(Transcribed page contents)
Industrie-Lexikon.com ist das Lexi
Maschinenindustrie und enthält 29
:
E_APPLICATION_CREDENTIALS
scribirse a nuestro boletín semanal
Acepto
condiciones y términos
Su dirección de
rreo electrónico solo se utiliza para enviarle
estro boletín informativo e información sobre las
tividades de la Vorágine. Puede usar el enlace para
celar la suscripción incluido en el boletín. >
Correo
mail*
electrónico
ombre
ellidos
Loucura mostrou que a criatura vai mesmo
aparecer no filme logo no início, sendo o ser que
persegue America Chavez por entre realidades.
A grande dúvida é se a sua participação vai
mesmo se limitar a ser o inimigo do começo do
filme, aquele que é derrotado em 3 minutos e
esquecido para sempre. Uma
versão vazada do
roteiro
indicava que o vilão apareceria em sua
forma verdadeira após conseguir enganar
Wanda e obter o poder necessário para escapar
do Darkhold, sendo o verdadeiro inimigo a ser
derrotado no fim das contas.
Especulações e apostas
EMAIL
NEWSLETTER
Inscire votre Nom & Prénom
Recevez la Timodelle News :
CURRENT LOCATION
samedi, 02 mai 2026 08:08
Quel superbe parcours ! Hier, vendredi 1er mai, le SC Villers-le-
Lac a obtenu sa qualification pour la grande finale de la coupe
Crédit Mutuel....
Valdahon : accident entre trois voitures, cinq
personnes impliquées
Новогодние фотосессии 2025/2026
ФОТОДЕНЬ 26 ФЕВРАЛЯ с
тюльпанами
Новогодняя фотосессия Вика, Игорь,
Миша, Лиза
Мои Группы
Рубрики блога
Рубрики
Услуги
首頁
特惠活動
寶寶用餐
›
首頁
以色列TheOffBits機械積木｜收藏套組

--

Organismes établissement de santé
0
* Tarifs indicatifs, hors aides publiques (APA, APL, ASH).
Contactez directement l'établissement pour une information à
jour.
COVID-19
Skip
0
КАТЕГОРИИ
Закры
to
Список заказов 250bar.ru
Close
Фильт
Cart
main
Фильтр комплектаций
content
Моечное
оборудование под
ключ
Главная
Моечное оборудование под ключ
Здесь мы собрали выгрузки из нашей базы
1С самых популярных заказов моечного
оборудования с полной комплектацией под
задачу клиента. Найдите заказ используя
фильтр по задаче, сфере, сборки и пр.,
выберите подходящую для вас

## WORK REQUEST:
Lines with "electrónico" in them are what the answer must contain; copy each from the records above.

## TASK ANSWER:
rreo electrónico solo se utiliza para enviarle
electrónico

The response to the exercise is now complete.